Reproduce nothing but the closing run of lines: the line with "Dormitorios: 4" and each line that follows it to the end of the data.

EXERCISE INPUT below:

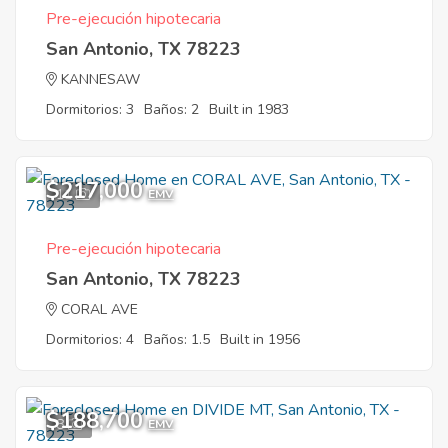
Pre-ejecución hipotecaria
San Antonio, TX 78223
KANNESAW
Dormitorios: 3
Baños: 2
Built in 1983
$217,000
11
EMV
Pre-ejecución hipotecaria
San Antonio, TX 78223
CORAL AVE
Dormitorios: 4
Baños: 1.5
Built in 1956
$188,700
8
EMV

End of EXERCISE INPUT.

▶ SOLUTION TO THE EXERCISE
Dormitorios: 4
Baños: 1.5
Built in 1956
$188,700
8
EMV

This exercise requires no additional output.